Pour le marguiller, il est impensable pour l’église de tenir le rythme plus de cinq ans avec les revenus provenant exclusivement de la dîme (de moins en moins payée) ou des dons de la quête. Et le membership se renouvèle lentement.
Quelques jours après ma rencontre, à quelques kilomètres de là, j’ai assisté à l’inauguration de la restauration de la cloche Marguerite-Michel, à Saint-Denis-sur-Richelieu. L’événement, politique d’abord pour son indissociable lien avec l’histoire des Patriotes, en était aussi un religieux, par la nature même de l’objet. Le chanoine Denis Lépine s’est adressé aux enfants en leur souhaitant de vivre tout le bonheur qui vient avec la foi chrétienne. J’ai pris la peine de les regarder, ces jeunes, et je n’ai vu que des regards dubitatifs. Ces notions sont pour eux très floues, ce qui n’était pas le cas pour moi à leur âge. Je n’ai pas senti la ferveur religieuse dans leur expression.
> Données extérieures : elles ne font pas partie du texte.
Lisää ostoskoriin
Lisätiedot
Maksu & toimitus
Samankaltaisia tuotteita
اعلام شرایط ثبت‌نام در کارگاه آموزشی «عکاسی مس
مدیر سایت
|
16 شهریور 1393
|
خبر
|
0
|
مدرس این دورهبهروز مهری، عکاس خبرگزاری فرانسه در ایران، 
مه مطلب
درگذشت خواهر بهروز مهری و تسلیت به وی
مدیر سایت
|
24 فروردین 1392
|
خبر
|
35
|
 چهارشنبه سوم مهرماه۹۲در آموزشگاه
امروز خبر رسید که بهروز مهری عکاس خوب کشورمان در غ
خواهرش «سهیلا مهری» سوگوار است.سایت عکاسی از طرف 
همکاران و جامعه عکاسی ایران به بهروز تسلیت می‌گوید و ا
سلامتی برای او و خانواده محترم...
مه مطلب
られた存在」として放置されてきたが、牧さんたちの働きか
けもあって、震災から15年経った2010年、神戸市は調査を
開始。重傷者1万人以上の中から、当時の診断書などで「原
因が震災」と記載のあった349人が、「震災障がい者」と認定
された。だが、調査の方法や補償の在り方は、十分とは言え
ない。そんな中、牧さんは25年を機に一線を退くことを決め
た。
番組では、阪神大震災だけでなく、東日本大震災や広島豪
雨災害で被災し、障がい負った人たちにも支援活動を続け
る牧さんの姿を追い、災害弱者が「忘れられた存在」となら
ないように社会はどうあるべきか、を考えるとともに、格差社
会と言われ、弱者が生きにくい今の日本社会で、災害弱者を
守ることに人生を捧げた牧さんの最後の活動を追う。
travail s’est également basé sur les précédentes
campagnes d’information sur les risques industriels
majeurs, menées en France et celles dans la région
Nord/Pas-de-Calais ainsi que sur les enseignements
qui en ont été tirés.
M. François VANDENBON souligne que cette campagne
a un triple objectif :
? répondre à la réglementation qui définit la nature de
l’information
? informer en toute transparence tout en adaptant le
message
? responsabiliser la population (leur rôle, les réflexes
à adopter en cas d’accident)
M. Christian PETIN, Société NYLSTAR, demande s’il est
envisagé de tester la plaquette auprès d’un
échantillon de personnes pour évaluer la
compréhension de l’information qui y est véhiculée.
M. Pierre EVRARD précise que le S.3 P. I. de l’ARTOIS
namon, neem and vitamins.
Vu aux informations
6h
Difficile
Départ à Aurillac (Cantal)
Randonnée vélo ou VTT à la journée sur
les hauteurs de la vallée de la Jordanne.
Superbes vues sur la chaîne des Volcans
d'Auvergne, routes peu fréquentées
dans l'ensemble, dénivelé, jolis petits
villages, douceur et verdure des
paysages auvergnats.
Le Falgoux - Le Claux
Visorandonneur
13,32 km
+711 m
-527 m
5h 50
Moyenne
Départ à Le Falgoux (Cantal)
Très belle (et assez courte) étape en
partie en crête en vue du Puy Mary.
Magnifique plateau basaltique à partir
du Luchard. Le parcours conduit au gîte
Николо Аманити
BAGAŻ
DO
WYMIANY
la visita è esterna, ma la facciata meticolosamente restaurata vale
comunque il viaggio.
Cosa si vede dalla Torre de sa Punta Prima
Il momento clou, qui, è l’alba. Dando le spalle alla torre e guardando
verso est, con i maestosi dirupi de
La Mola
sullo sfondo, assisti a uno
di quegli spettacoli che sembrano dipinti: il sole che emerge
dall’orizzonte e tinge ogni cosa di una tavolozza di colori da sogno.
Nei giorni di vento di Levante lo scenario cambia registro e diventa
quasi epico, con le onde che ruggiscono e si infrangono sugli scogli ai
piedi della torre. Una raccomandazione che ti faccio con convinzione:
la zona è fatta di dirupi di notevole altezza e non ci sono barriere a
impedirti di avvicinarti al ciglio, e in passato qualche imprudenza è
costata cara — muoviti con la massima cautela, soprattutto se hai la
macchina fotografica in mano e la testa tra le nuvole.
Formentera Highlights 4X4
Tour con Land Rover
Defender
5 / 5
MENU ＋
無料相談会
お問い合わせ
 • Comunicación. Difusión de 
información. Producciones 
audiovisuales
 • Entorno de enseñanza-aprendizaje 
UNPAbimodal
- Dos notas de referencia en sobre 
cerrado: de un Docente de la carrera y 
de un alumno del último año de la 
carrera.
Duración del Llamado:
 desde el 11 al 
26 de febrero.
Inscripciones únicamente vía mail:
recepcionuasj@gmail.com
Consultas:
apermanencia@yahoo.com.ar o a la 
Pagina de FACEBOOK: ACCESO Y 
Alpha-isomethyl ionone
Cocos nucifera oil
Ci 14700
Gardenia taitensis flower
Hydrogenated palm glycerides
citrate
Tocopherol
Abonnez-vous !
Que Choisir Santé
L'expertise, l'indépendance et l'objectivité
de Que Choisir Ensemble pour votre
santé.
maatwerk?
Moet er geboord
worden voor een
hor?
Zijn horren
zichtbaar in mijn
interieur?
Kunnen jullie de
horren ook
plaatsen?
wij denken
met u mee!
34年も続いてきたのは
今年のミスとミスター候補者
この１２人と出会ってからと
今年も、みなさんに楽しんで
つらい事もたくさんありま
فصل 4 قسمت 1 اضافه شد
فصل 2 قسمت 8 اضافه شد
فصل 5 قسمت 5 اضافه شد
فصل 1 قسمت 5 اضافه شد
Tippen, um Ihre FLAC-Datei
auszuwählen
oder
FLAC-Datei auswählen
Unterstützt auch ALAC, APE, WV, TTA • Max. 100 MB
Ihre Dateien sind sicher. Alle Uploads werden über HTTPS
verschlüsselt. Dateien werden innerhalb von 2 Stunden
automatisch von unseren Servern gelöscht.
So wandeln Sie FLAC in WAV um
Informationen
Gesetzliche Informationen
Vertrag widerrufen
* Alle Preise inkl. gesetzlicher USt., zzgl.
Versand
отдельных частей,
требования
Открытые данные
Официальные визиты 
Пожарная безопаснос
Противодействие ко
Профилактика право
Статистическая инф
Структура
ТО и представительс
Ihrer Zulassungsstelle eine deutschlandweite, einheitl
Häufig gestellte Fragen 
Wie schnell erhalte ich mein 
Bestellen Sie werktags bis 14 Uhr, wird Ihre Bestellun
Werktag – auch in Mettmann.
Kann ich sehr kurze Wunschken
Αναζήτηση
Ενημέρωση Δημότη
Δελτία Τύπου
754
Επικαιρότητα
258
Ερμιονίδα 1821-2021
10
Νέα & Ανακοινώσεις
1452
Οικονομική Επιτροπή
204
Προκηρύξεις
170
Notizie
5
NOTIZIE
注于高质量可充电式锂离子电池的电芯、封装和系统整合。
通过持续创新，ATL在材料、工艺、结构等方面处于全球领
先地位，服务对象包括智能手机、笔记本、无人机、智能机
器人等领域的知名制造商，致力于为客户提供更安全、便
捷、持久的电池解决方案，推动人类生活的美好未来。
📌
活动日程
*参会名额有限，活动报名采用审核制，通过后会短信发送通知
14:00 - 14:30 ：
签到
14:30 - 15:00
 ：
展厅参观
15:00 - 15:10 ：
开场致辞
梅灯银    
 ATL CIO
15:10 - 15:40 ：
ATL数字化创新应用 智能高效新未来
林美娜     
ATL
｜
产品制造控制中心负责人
Quelques semaines avant, j’ai assisté à un spectacle pour enfants dans cette même église avec ma fille de cinq ans.
— «Pourquoi y a-t-il un homme cloué sur une croix, papa? Il me fait peur.»
— «Woah. En fait ma grande, cet homme est Jésus. Disons qu’il avait un beau message d’amour, mais ça n’a pas plu à tout le monde. Il s’est sacrifié pour s’assurer que son message soit entendu, si on veut.»
J’ai 35 ans, j’ai reçu tous les sacrements de la réconciliation (Baptême, Confirmation, Eucharistie) et j’ai encore en mémoire mes cours de religion, mes cours de préparation aux sacrements et mes nombreuses heures à écouter le curé.
Ma fille n’aura pas cette «chance». Oui, je suis parfois contradictoire. Je suis un grand pourfendeur de religion. Mais j’ai quand même une sensibilité… chrétienne, avouons-le. Et entre vous et moi, le message d’amour et de pardon, au-delà de la foi, c’est une belle philosophie de vie.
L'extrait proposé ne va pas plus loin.